----------
Hi,
[Ed Weick wrote..]
>Jim Dator:
>
>>>Gail Stewart wrote under the thread Basic Income:
>>
[snip]
>Usually, however, there is little discussion of balancing employment against
>automation. Most often its a pitched battle between unions, who of course
>favor employment, and management, who want to automate. Cases that come to
>my mind are whether it was necessary to continue to have a "fireman" in
>locomotives or an "engineer"(or whatever he was called) on the flight deck
>of a jet aircraft. Unions said yes; management said no. Management won.

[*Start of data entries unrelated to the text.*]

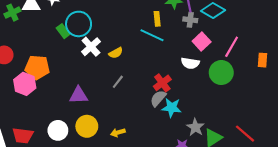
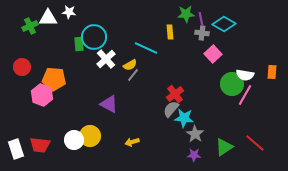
green rectangle: (63, 31) -> (79, 44), turned 32
cyan line: (152, 35) -> (146, 48), moved
pink line: (232, 47) -> (245, 95), moved
white semicircle: (190, 63) -> (245, 75), moved
gray line: (118, 82) -> (133, 75), moved
purple triangle: (79, 95) -> (109, 104), moved, turned 30
yellow circle: (87, 126) -> (90, 136), moved
gray star: (195, 127) -> (195, 134), moved

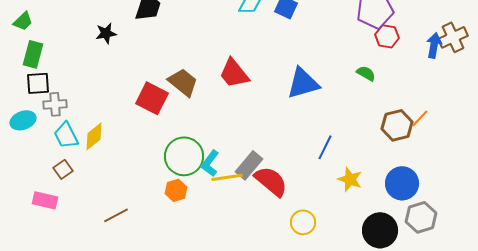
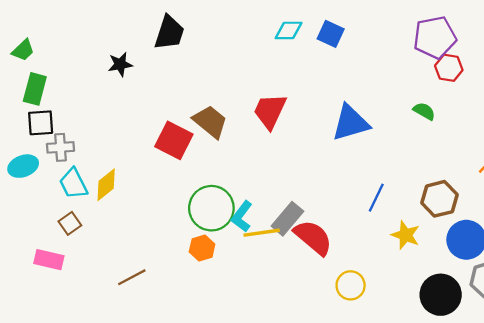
red trapezoid: (234, 73) -> (270, 111), turned 64
brown hexagon: (397, 125) -> (439, 199), moved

>These are just a couple of examples. There must be thousands of others -
>e.g. timber harvesters displacing loggers; a computer in every office
>displacing steno pools; big fish boats displacing little ones; no ticket
>takers on buses (they still have them in Brazil). It's a continuous
>process, and it would seem that automation always wins in the end.
>
>Ed Weick
>
>
I agree that management normally wins. But my concern is for those,
who for whatever reason, do not want to be, or are unable to be,
'knowledge' workers.
Will there be a place for them in our future economy? Sure, you can
retrain many workers, but we need decent jobs even for those who do
not fit in to the ideal of the 21st century worker.
So the issue is not just automation. It is finding a place in our
economy for everyone that rewards knowledge, effort and ability.
If we cannot find such a place, we will not have a sustainable
economy, or a sustainable social system.
If the industrialists will not learn this message, I hope that the
public will elect politicians who do!
Dennis Paull,
Los Altos, CA
Note! I am a well paid automation engineer.